Alternative methods for the production of thin preparations are the production of thin sections for metals, rocks, minerals, bones and teeth, electropolishing for metals and ion thinning .

history

Microtome from Cummings 1770
Microtome (C. Reichert, Vienna, 1905–1915)
Rotary microtome of older design
Cut of a bird

To understand the structure of an object, one has to examine its interior. In the early days of light microscopy , hand cuts were made with razor blades, mostly from plants or parts of animals. In order to recognize the structures of an object very precisely, very thin, even cuts in the order of 10 to 100 µm are required, which can be examined in transmitted light. The devices for making sections were called cutting engines until 1839 , when Jacques Louis Vincent (1770–1841) and Charles Louis Chevalier (1804–1859) coined the term “microtome”.

Probably the first device for making such cuts was made around 1770 by George Adams, Jr. (1750–1795) invented and further developed by Alexander Cumming . It was a hand-held model in which the sample was held in a cylinder and the section thickness (height of the sample) was set with a screw. In 1835 Andrew Pritchard converted the cutter into a table model by attaching it to a table with a clamp and thus being able to operate the knife with both hands.

The first sled microtome was invented by George Adams in 1798 (?). The development of the rotary microtome, however, took place much later (1883 and 1886).

In order to be able to produce thin cuts, other aids such as the double-bladed knife with adjustable blade spacing were developed by Gabriel Gustav Valentin in 1838 . Due to the hardening technology of biological samples and mechanical problems (stability and resharpenability of the blades), this obvious solution, a double-bladed knife, did not lead to the desired success in freehand operation.

Some sources claim that the microtome was invented by the Czech physiologist Jan Evangelista Purkyně . It is reported several times that Purkinje was the first to use the microtome without giving any dates. (See also Jan Evangelista Purkyně # Scientific Research Areas ).

Purkinje himself writes, however, in an essay from 1842: “Attempts have been made several times to invent complex microtomes to achieve and multiply the finest sections.” He describes a “work about the microscope” by Chevalier in which Adams (1770) as inventor and Cumming can be named as the perfecter of the microtome, as well as "finally Custence's more recent times, of which little notice has probably come to Germany". Purkinje continues: “Here in Breslau, Dr. For some time Oschatz was very busy building and perfecting such instruments. Finally, the local skilled Mechanicus Rösselt made one based on his own idea. These instruments may be quite applicable for the rapid factory replication of suites, or even of equal sections for phytotomic preparations, when their use should be more extensive, they seem less suitable for actual research, because fixing the objects takes too much time, and would have to be repeated too often with an examination moving in all directions. "

Furthermore, the anatomist Wilhelm His (1865) is occasionally seen in the literature as the inventor of the microtome . In his description of a microtome from 1870, His writes: “The apparatus allowed me to work with precision that would never have been possible with one hand.
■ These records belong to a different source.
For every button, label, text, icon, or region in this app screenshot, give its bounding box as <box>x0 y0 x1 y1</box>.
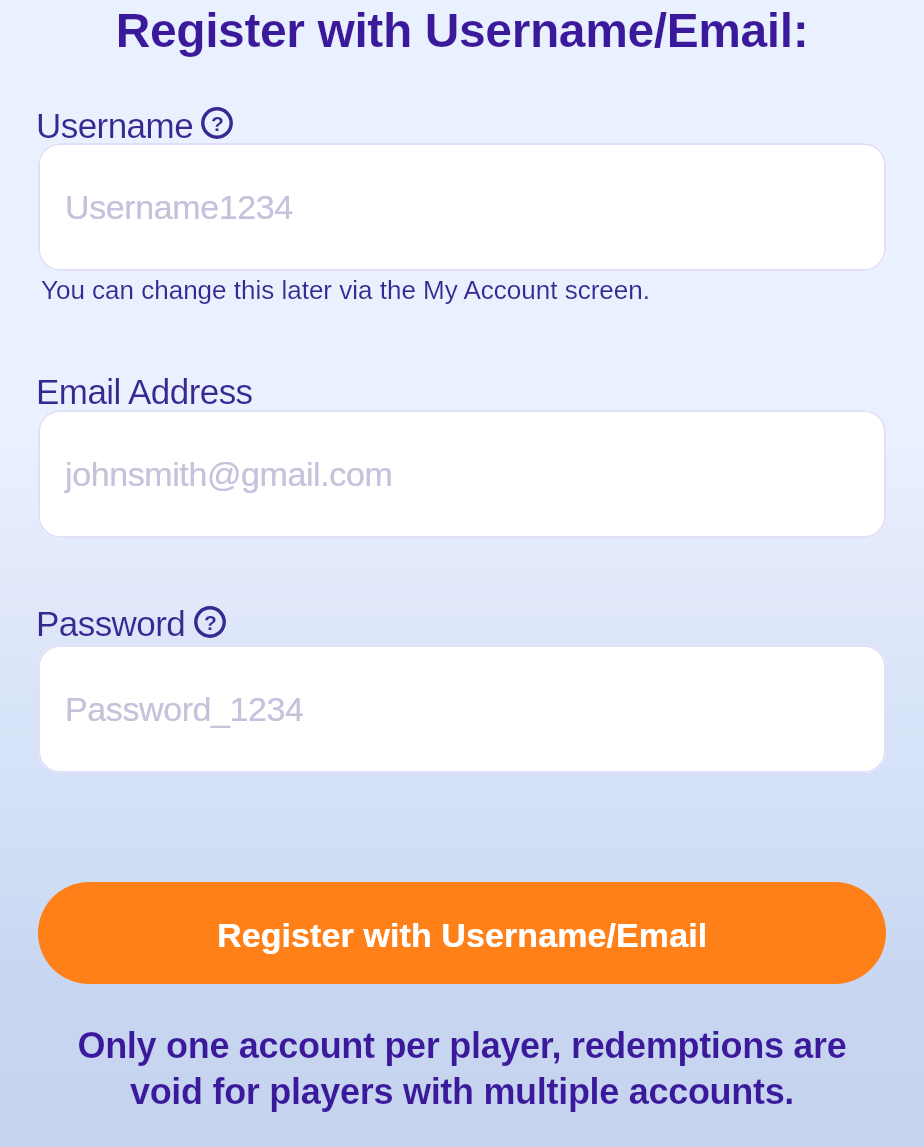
staticText: ? <box>211 112 224 135</box>
staticText: Username <box>36 106 194 145</box>
staticText: ? <box>204 611 217 634</box>
staticText: Email Address <box>36 372 253 411</box>
button[interactable]: johnsmith@gmail.com <box>38 410 886 538</box>
staticText: Only one account per player, redemptions… <box>0 1025 924 1111</box>
button[interactable]: Help about Username <box>201 107 233 139</box>
button[interactable]: Password_1234 <box>38 645 886 773</box>
staticText: Register with Username/Email: <box>0 4 924 58</box>
staticText: You can change this later via the My Acc… <box>41 275 650 304</box>
staticText: johnsmith@gmail.com <box>65 455 393 493</box>
staticText: Password <box>36 604 186 643</box>
button[interactable]: Help about Password <box>194 606 226 638</box>
staticText: Register with Username/Email <box>217 916 708 954</box>
staticText: Password_1234 <box>65 690 304 728</box>
button[interactable]: Register with Username/Email <box>38 882 886 984</box>
button[interactable]: Username1234 <box>38 143 886 271</box>
staticText: Username1234 <box>65 188 293 226</box>
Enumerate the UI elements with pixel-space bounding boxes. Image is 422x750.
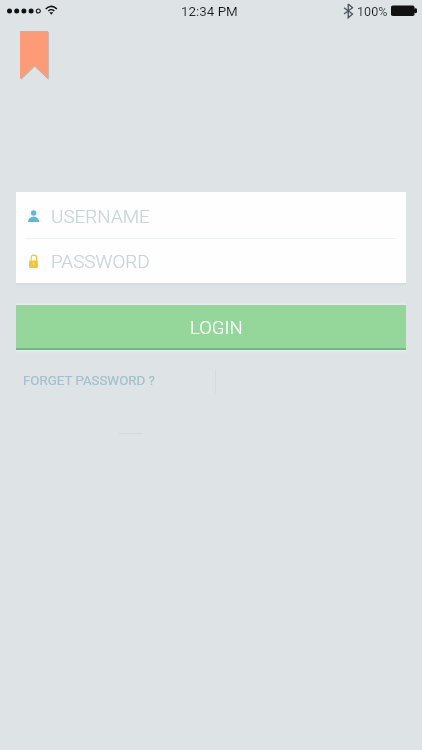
button[interactable]: USERNAME: [16, 192, 406, 238]
staticText: USERNAME: [51, 205, 150, 227]
button[interactable]: LOGIN: [16, 305, 406, 348]
other: Bluetooth: [344, 4, 353, 18]
other: App logo: [20, 31, 48, 79]
staticText: 100%: [357, 4, 388, 19]
button[interactable]: FORGET PASSWORD ?: [23, 373, 155, 389]
staticText: FORGET PASSWORD ?: [23, 373, 155, 389]
staticText: LOGIN: [190, 317, 243, 339]
other: Battery full: [391, 5, 418, 17]
button[interactable]: PASSWORD: [16, 239, 406, 283]
staticText: 12:34 PM: [181, 4, 238, 20]
staticText: PASSWORD: [51, 250, 150, 272]
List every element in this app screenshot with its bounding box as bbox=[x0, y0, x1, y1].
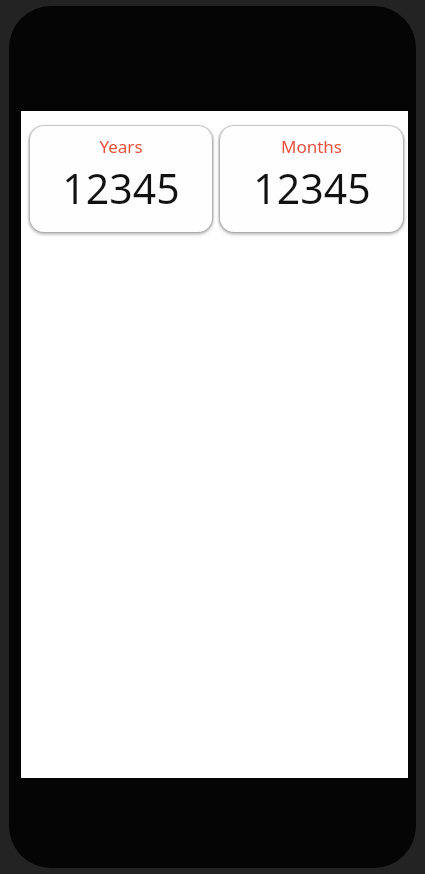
staticText: Years bbox=[99, 135, 143, 158]
staticText: 12345 bbox=[62, 160, 180, 216]
staticText: 12345 bbox=[253, 160, 371, 216]
button[interactable]: Months bbox=[220, 126, 403, 232]
button[interactable]: Years bbox=[30, 126, 212, 232]
staticText: Months bbox=[281, 135, 342, 158]
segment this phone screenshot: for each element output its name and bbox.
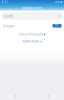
button[interactable]: search — [2, 13, 62, 19]
staticText: about this result — [19, 33, 43, 36]
staticText: Sign in — [54, 22, 60, 30]
button[interactable]: learn more — [22, 39, 42, 43]
button[interactable]: Sign in — [52, 24, 62, 28]
staticText: 9:41 — [2, 0, 8, 4]
staticText: google.com — [22, 5, 42, 10]
staticText: learn more — [22, 39, 39, 43]
button[interactable]: about this result — [19, 33, 45, 36]
staticText: search — [4, 14, 13, 18]
staticText: Google — [2, 23, 14, 28]
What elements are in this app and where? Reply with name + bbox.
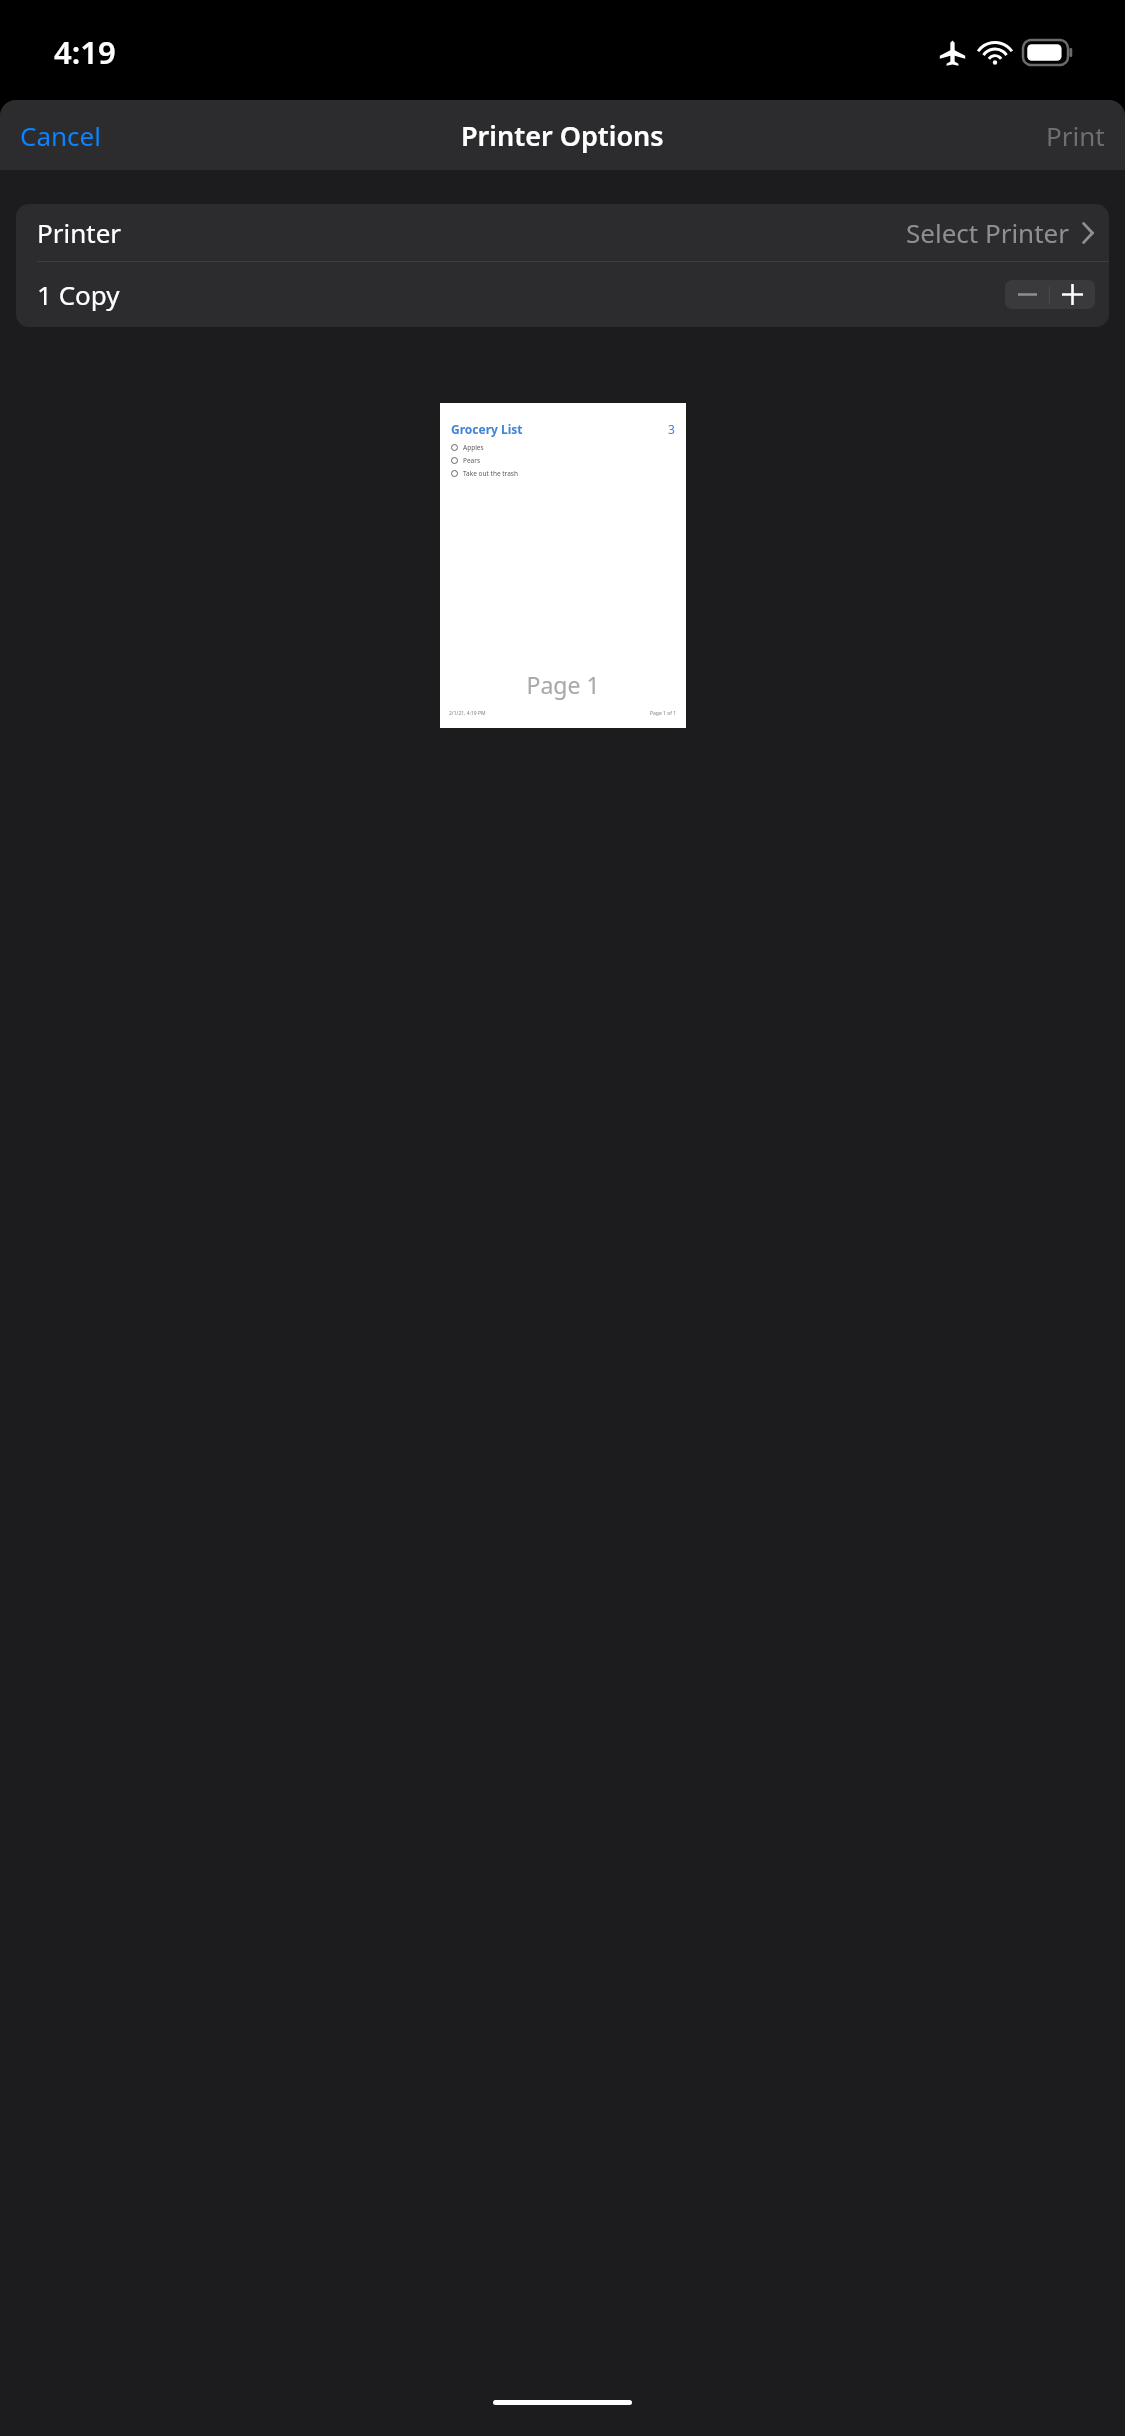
staticText: Pears (463, 456, 481, 465)
button[interactable]: Increase copies (1050, 280, 1095, 309)
button[interactable]: Decrease copies (1005, 280, 1049, 309)
button[interactable]: Cancel (0, 108, 121, 163)
staticText: Printer (37, 215, 122, 250)
staticText: Page 1 of 1 (650, 710, 677, 717)
staticText: Page 1 (440, 669, 686, 700)
staticText: 4:19 (54, 31, 116, 73)
button[interactable]: Print (1026, 108, 1125, 163)
staticText: 3 (668, 421, 675, 437)
staticText: Grocery List (451, 421, 523, 437)
staticText: Printer Options (461, 117, 664, 154)
staticText: Print (1046, 118, 1105, 153)
staticText: Select Printer (906, 215, 1069, 250)
button[interactable]: Printer (16, 204, 1109, 261)
staticText: Cancel (20, 118, 101, 153)
staticText: 1 Copy (37, 277, 120, 312)
staticText: Take out the trash (463, 469, 518, 478)
staticText: 2/1/21, 4:19 PM (449, 710, 486, 717)
staticText: Apples (463, 443, 484, 452)
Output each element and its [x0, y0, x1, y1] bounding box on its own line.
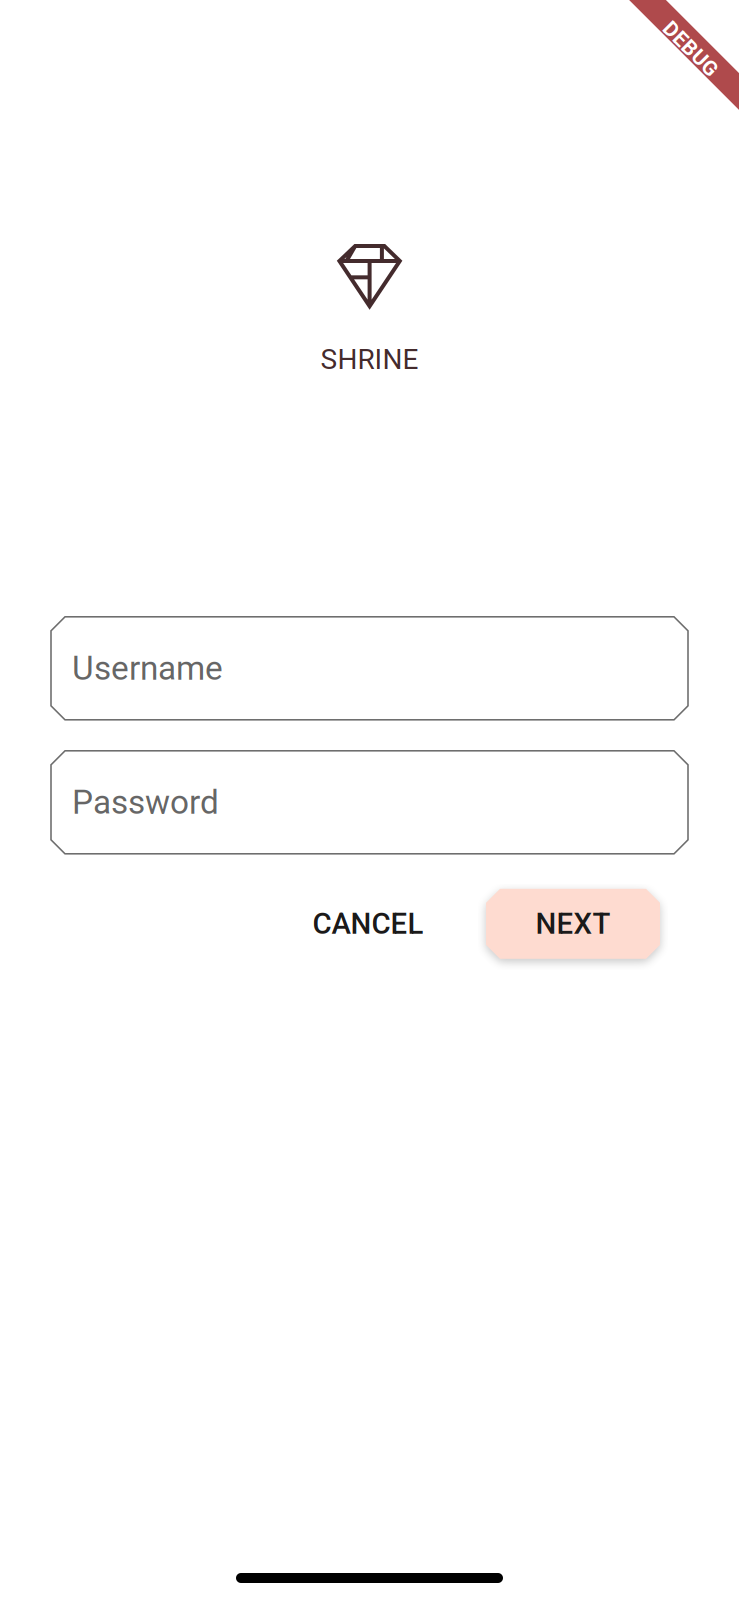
staticText: CANCEL — [312, 907, 424, 941]
staticText: DEBUG — [661, 34, 730, 58]
staticText: NEXT — [536, 907, 610, 941]
staticText: Username — [72, 649, 223, 688]
button[interactable]: NEXT — [486, 889, 660, 959]
button[interactable]: CANCEL — [294, 889, 442, 959]
staticText: SHRINE — [320, 343, 418, 376]
staticText: Password — [72, 783, 219, 822]
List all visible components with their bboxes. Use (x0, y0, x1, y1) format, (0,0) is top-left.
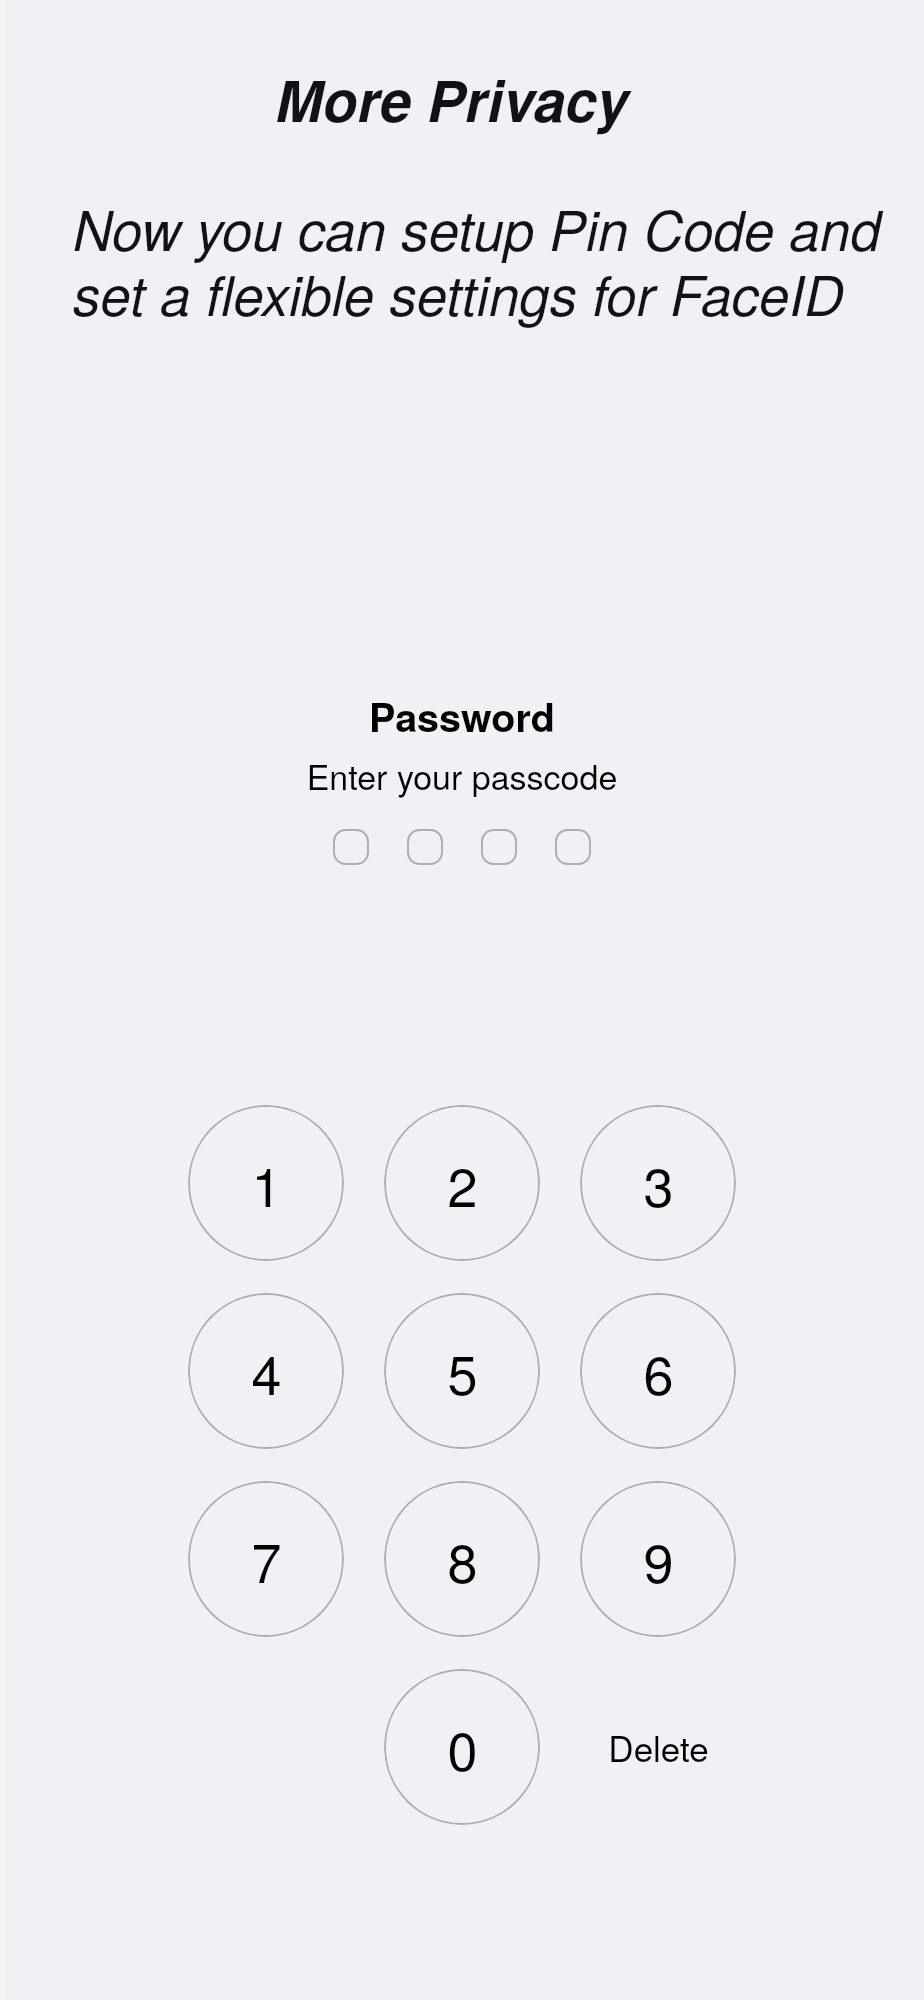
staticText: 1 (251, 1145, 282, 1222)
staticText: Delete (608, 1722, 709, 1772)
button[interactable]: 8 (384, 1481, 540, 1637)
staticText: 6 (643, 1333, 674, 1410)
staticText: 3 (643, 1145, 674, 1222)
staticText: Password (0, 688, 924, 745)
staticText: 7 (251, 1521, 282, 1598)
button[interactable]: 2 (384, 1105, 540, 1261)
button[interactable]: 4 (188, 1293, 344, 1449)
button[interactable]: 6 (580, 1293, 736, 1449)
staticText: 0 (447, 1709, 478, 1786)
staticText: 5 (447, 1333, 478, 1410)
staticText: Enter your passcode (0, 751, 924, 800)
staticText: 2 (447, 1145, 478, 1222)
button[interactable]: 9 (580, 1481, 736, 1637)
button[interactable]: 3 (580, 1105, 736, 1261)
button[interactable]: 0 (384, 1669, 540, 1825)
button[interactable]: 5 (384, 1293, 540, 1449)
staticText: More Privacy (0, 59, 914, 140)
staticText: 9 (643, 1521, 674, 1598)
button[interactable]: 7 (188, 1481, 344, 1637)
button[interactable]: Delete last digit (580, 1669, 736, 1825)
staticText: 8 (447, 1521, 478, 1598)
button[interactable]: 1 (188, 1105, 344, 1261)
staticText: Now you can setup Pin Code and set a fle… (73, 189, 881, 331)
staticText: 4 (251, 1333, 282, 1410)
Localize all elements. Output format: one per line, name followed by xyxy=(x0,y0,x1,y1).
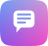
button[interactable]: Messages xyxy=(0,0,48,46)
He made it possible for me to obtain uninterrupted cutting sequences of the examined objects. ” At the same time, however, he also states that (in the literature) a number of devices for making microscopic sections have (already) been specified and that his device is an extension of a cross-cutter by Professor Hensen. The reason for being named as the inventor may be that Wilhelm His contributed significantly to the broad acceptance of the device with his work.

Together with the microtomes, the preparation technique - consisting of the fixation technique, embedding and staining of preparations - continued to develop. The selective staining of the specimen only leads to useful results if the sample thickness remains constant. This prevented differences in thickness from leading to greater color changes than differences in the sample structure. The creation of very thin and above all uniformly thick sections with a microtome, together with the selective staining of certain cell components or molecules, increased the visibility of microscopic details by at least an order of magnitude at the end of the 19th century.

In the 1870s, Richard Thoma (physician) developed a device for producing wafer-thin histological paraffin sections for microscopic examination. This slide microtome was mass-produced by Rudolf Jung in Heidelberg from 1881 and was used worldwide until the middle of the 20th century (Thoma microtome). Other manufacturers of microtomes were the companies C. Reichert, Vienna and E. Leitz , Wetzlar, whose respective business areas have now all merged into Leica Microsystems GmbH , Wetzlar.

A detailed treatise on the history of the microtome can be found in the review by Gilbert Morgan Smith . There are also numerous historical images of the early devices. Building on this, Krause gives a Eurocentric look at the history of the microtome.

Mechanical microtomes

Most microtomes consist of a knife block with an exchangeable knife, a specimen holder with a sample and a "feed mechanism". Depending on the type of device, the specimen or the knife is moved during cutting, the knife being pressed through the specimen and cutting off a wafer-thin layer due to the wedge effect (section extraction). After each cut, the feed mechanism ensures an automatic shift, the so-called infeed, so that a cut of the same thickness is created in the next cycle. The section thickness can be precisely regulated using a corresponding adjustment mechanism.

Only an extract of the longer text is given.